O Lord, Open my lips, and my mouth will declare your praise. You do not delight in sacrifice, or I would bring it; you do not take pleasure in burnt offerings, The sacrifices of God are a broken spirit and a broken and contrite heart, O God, you will not despise. Ps 51:15-17
Rich Mullins wrote a song that stated “By the standards around here I’m not doing that awful…but it’s hard to be like Jesus.”

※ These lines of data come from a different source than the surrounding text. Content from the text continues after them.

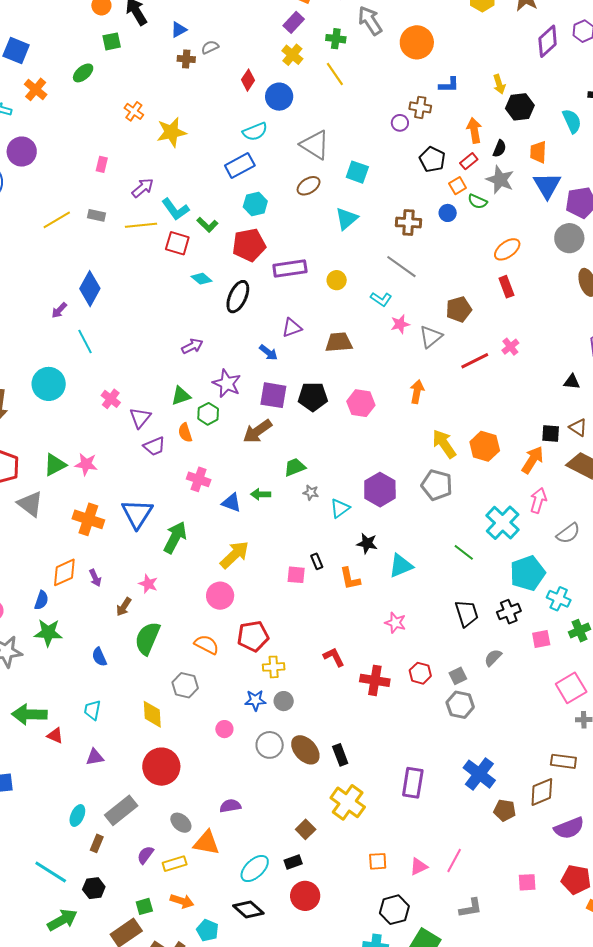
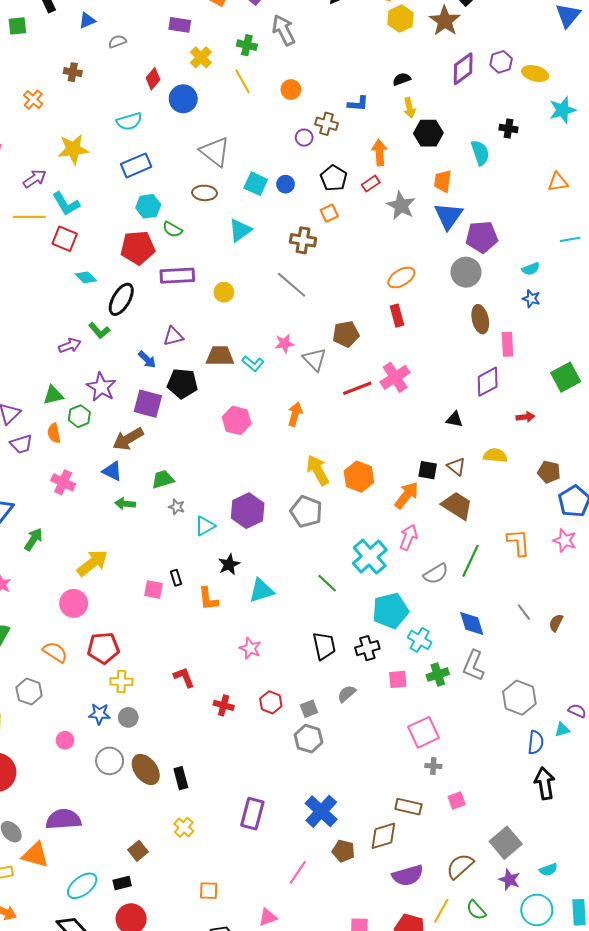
purple rectangle: (294, 22) -> (180, 25), moved, turned 50
orange circle: (417, 42) -> (291, 90), moved, size x0.6
brown cross: (186, 59) -> (73, 72), moved
yellow star: (171, 132) -> (73, 149), moved
cyan semicircle: (255, 132) -> (129, 121), moved
black semicircle: (500, 149) -> (402, 79), moved, turned -138
brown ellipse: (309, 186) -> (205, 193), turned 30
orange square: (458, 186) -> (329, 213), moved
green semicircle: (477, 201) -> (172, 229), moved
blue circle: (448, 213) -> (286, 184), moved
green L-shape: (207, 225) -> (99, 331), moved
cyan L-shape: (381, 299) -> (253, 364), moved
gray triangle: (431, 337) -> (315, 359), turned -40
pink cross: (510, 347) -> (395, 377), size x1.6
black pentagon: (313, 397) -> (182, 383), moved
blue triangle: (231, 503) -> (112, 471), moved
green arrow: (175, 537) -> (33, 539), size x0.7
black star: (367, 543) -> (229, 564), turned 30
red cross: (375, 680) -> (224, 705), size x0.7
yellow cross: (348, 802) -> (184, 827), size x0.6
purple semicircle: (230, 806) -> (63, 819), size x1.6
pink line: (454, 861) -> (298, 872), moved
pink triangle: (419, 867) -> (268, 917), moved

This week God convicted me of something that I needed to change in my life. One of those little things that I had never even thought of in relation to holiness. To be honest, at first I was annoyed. I argued with God. That only lasted a day because who can win that argument. Then I told Him o.k., you are God, if that is what you want I’ll yield, but I don’t have to like it. And that was when God began to break my heart. God isn’t the God that the Pharisee’s thought He was, demanding perfect obedience in every letter of the law, but neglecting the heart. The sacrifice that He desires is a heart that is broken before Him. The attitude is as important as the obedience itself.
For those of you who were concerned about me on Saturday – thank you for caring. God had been preparing me to see the truth. We sang “like a rose, trampled on the ground, you took the fall and thought of me, above all.” As we sang I couldn’t stop thinking of His sacrifice on my behalf. He held NOTHING back and “for the joy set before him endured the cross” (Heb 12:2). So what if God asks something of me that I would prefer He didn’t. In the end it is for my benefit, for my holiness. How can I not lay down absolutely everything in the face of that kind of love!
God used this week to shape and mold me and I am thankful that He is faithful to never let go of me! I know a number of you were wondering if I was discouraged by the delay to leave for Hungary. Honestly, there are days that I am discouraged. But there are days, like Saturday, when I see God’s hand and recognize that He doesn’t make mistakes. He still has a lifetime of lessons to teach me and He knows the circumstances that are needed for me to learn the lessons. And I will wait on Him, for He is good.